24

How can I display the IP address shown on eth0 using a script ?

17 Answers 17

29

save this in a file and then run bash <filename>

#!/bin/bash
ifconfig eth0 | grep "inet addr"

being more accurate to get only number showing IP address:

#!/bin/bash
ifconfig eth0 | grep "inet addr" | cut -d ':' -f 2 | cut -d ' ' -f 1

Update: If this doesn't works for you, try the other answer

  • 3
    of course this doesn't work in the latest ubuntu. the latest ifconfig returns "inet <ip>" instead of "inet addr <ip>" – thang Nov 14 '18 at 23:10
  • you can just use grep "inet" – Andrei Radulescu Nov 10 '19 at 15:11
  • here is an updated solution for ifconfig version "net-tools 2.10-alpha" : ifconfig eth0 | grep "inet" | grep -v "inet6" | sed -e 's/^[[:space:]]*//' | cut -d ' ' -f 2 – Maxime Ancelin Feb 13 at 9:03
  • 1
    @MaximeAncelin you should add new answer for this – Edward Torvalds Feb 13 at 9:57
27

For the sake of providing another option, you could use the ip addr command this way to get the IP address:

ip addr show eth0 | grep "inet\b" | awk '{print $2}' | cut -d/ -f1
  • ip addr show eth0 shows information about eth0
  • grep "inet\b" only shows the line that has the IPv4 address (if you wanted the IPv6 address, change it to "inet6\b")
  • awk '{print $2}' prints on the second field, which has the ipaddress/mask, example 172.20.20.15/25
  • cut -d/ -f1 only takes the IP address portion.

In a script:

#!/bin/bash
theIPaddress=$(ip addr show eth0 | grep "inet\b" | awk '{print $2}' | cut -d/ -f1)
  • this solution actually works! – thang Nov 14 '18 at 23:10
  • ip -4 ... and ip -6 ...! Thank you! – TamusJRoyce May 22 '19 at 18:12
17

Taken from https://stackoverflow.com/a/14910952/1695680

hostname -i

However that may return a local ip address (127.0.0.1), so you may have to use, and filter:

hostname -I

From hostname's manpages:

-i, --ip-address

Display the network address(es) of the host name. Note that this works only if the host name can be resolved. Avoid using this option; use hostname --all-ip-addresses instead.

-I, --all-ip-addresses

Display all network addresses of the host. This option enumerates all configured addresses on all network inter‐faces. The loopback interface and IPv6 link-local addresses are omitted. Contrary to option -i, this option does not depend on name resolution. Do not make any assumptions about the order of the output.
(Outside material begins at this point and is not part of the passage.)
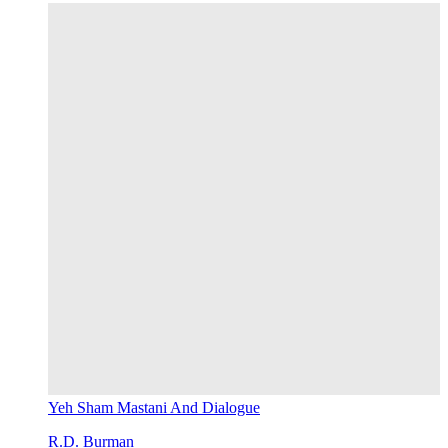
Yeh Sham Mastani And Dialogue
R.D. Burman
  • for the record, I like ip addr show label 'enp*' better, but I is annoying parse, something like ip addr show label 'enp*' | grep -oP inet\ \\S+ | cut -d' ' -f2 can work... how pretty – ThorSummoner Nov 20 '18 at 23:37
5

@markus-lindberg 's response is my favourite. If you add -o -4 to ip's flags then you get a much more easily parsable (and consistent) output:

ip -o -4 a | awk '$2 == "eth0" { gsub(/\/.*/, "", $4); print $4 }'

-o stands for --oneline, which is meant to help in exactly this kind of situations. The -4 is added to limit to the IPv4 address, which is what all the other responses imply.

  • Love the ip flags. Using cut rather than advanced awk wizardry: ip -o -4 addr show eth0 scope global | awk '{print $4;}' | cut -d/ -f 1 – Dawngerpony Dec 16 '16 at 14:03
  • @DuffJ it's probably down to a matter of personal taste. I "discovered" cut way after I learned about awk, and I like minimising the number of commands on my pipelines. Nice suggestion in any case. – Amos Shapira Dec 17 '16 at 6:55
  • I completely agree, Amos. Thanks for your solution! – Dawngerpony Dec 19 '16 at 12:34
4

Here are some oneliners.....

Awk

ifconfig eth0 | awk '/inet addr/{split($2,a,":"); print a[2]}'

split function in the above awk command splits the second column based on the delimiter : and stores the splitted value into an associative array a. So a[2] holds the value of the second part.

sed

ifconfig eth0 | sed -n '/inet addr/s/.*inet addr: *\([^[:space:]]\+\).*/\1/p'

In basic sed , \(...\) called capturing group which is used to capture the characters. We could refer those captured characters through back-referencing. \([^[:space:]]\+\) captures any character but not space one or more times.

grep

ifconfig eth0 | grep -oP 'inet addr:\K\S+'

\K discards the previously matched characters from printing at the final and \S+ matches one or more non-space characters.

Perl

ifconfig eth0 | perl -lane 'print $1 if /inet addr:(\S+)/'

One or more non-space characters which are next to the inet addr: string are captured and finally we print those captured characters only.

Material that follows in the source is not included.